Reactions: Thank You! 1 | Agree 1


----------



## ripjack13 (Jun 6, 2015)

Very good looking pens and a great assortment!

Reactions: Thank You! 1


----------



## Jerry B (Jun 6, 2015)

manbuckwal said:


> Great looking pens and stylus. My fav of this group is the spalted maple fountain pen.

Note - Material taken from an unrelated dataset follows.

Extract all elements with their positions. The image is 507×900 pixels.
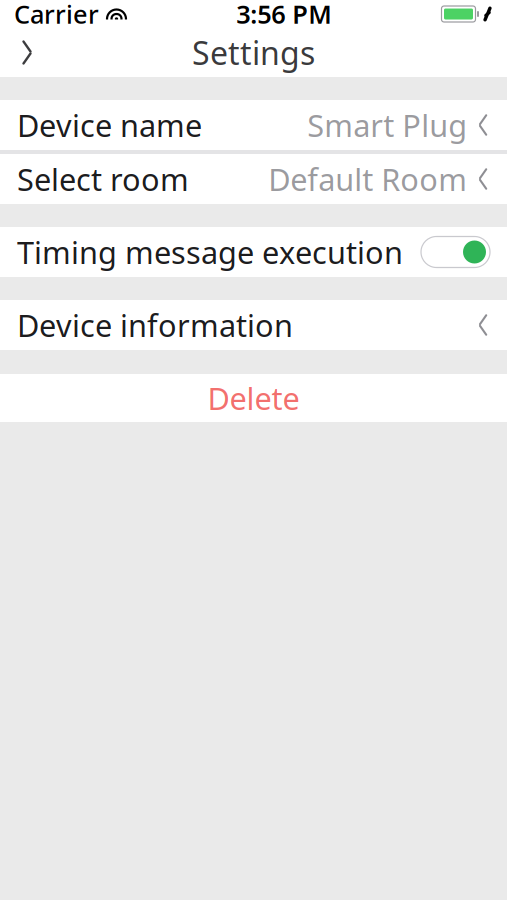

Thanks guys, and I agree Tom, that Spalted Maple is my favorite too


----------



## NYWoodturner (Jun 7, 2015)

Jerry - Fantastic looking group. I have to agree with you and Tom. The maple is a clear winner for me.

Reactions: Thank You! 1


----------



## barry richardson (Jun 7, 2015)

A bunch of beauties! Thanks for sharing. Do you dye and stabilize your own blanks?

Reactions: Thank You! 1


----------



## Jerry B (Jun 7, 2015)

Thank You Scott & Barry
Yes Barry I do, except for the triple dyed Spalted Tamarind, that I got from a Facebook group
Best I do is single dye, and double dye, and I tend to go lighter, just enough to accent the grain, not over-power it ;-)


----------



## rdabpenman (Jun 9, 2015)

Looks like some well done Fit, Form and Finish on some great looking timbers.
Nicely done.

Les

Reactions: Thank You! 1


----------